-- INPUT DATA follows --
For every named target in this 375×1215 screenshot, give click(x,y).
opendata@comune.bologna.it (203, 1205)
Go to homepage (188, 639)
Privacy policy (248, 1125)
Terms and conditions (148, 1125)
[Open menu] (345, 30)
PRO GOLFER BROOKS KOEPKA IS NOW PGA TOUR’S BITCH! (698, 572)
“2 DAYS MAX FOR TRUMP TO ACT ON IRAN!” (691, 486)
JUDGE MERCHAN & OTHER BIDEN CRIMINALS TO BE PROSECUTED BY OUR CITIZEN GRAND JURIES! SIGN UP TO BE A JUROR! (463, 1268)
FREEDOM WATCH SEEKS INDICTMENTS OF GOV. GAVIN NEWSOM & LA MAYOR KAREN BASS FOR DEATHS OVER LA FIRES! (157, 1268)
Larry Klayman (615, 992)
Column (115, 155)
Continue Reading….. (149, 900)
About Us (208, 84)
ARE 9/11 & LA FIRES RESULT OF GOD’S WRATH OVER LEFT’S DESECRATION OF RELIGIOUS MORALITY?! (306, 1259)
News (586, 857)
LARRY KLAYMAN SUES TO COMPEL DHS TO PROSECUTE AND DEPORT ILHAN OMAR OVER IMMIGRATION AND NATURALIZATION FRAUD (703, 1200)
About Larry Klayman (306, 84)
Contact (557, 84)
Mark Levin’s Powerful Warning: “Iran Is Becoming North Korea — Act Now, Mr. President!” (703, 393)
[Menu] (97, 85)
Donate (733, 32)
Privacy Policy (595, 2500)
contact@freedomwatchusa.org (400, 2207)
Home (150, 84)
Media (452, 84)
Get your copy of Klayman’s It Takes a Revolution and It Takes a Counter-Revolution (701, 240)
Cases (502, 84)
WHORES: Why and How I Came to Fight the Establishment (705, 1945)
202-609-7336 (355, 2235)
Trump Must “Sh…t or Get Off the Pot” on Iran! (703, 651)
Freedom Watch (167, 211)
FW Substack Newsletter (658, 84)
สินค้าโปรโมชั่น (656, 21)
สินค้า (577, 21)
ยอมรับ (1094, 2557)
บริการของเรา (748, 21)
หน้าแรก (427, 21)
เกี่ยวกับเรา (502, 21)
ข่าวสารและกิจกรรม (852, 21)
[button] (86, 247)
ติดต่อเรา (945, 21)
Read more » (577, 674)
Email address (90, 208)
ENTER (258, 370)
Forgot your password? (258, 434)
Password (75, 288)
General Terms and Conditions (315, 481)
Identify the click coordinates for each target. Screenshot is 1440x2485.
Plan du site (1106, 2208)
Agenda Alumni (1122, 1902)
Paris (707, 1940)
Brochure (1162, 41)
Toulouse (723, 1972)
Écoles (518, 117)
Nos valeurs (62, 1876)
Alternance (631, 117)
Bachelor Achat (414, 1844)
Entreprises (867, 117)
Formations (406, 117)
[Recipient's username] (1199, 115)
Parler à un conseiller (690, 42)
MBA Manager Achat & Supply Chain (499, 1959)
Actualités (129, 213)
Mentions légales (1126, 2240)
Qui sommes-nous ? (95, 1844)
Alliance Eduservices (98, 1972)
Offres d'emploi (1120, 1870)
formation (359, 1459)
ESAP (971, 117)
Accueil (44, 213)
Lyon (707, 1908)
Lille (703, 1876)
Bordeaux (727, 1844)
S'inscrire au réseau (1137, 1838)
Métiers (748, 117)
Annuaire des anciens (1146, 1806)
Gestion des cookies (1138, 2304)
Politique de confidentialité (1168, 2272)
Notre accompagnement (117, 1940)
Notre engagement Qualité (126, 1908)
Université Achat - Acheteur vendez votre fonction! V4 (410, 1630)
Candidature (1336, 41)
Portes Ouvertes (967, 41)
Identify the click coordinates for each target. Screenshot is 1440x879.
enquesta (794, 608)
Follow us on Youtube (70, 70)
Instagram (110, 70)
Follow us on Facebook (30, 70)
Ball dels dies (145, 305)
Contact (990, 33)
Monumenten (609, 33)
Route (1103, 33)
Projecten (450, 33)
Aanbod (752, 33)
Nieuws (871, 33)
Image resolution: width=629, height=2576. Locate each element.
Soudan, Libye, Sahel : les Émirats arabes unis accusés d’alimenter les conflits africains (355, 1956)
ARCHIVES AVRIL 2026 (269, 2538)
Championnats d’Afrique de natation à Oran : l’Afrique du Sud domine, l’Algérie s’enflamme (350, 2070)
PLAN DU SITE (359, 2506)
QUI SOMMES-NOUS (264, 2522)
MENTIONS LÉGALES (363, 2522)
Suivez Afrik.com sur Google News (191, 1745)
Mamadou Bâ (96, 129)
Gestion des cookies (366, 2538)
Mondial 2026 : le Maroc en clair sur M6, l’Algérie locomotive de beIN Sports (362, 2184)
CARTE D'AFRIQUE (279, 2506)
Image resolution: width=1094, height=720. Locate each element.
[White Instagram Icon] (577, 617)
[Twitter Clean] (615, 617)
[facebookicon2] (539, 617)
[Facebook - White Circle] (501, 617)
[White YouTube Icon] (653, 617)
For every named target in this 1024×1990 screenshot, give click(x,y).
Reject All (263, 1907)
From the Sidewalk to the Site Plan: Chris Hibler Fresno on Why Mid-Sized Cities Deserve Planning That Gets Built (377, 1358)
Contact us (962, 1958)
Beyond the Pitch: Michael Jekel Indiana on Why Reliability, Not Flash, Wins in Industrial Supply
-- INPUT DATA concluded --
Return word for word the lines above from the line with "Soudan, Libye, Sahel" to the line with "Gestion des cookies (366, 2538)", including both and leaving out all others.

§ **WRITTEN ANSWER**
Soudan, Libye, Sahel : les Émirats arabes unis accusés d’alimenter les conflits africains (355, 1956)
ARCHIVES AVRIL 2026 (269, 2538)
Championnats d’Afrique de natation à Oran : l’Afrique du Sud domine, l’Algérie s’enflamme (350, 2070)
PLAN DU SITE (359, 2506)
QUI SOMMES-NOUS (264, 2522)
MENTIONS LÉGALES (363, 2522)
Suivez Afrik.com sur Google News (191, 1745)
Mamadou Bâ (96, 129)
Gestion des cookies (366, 2538)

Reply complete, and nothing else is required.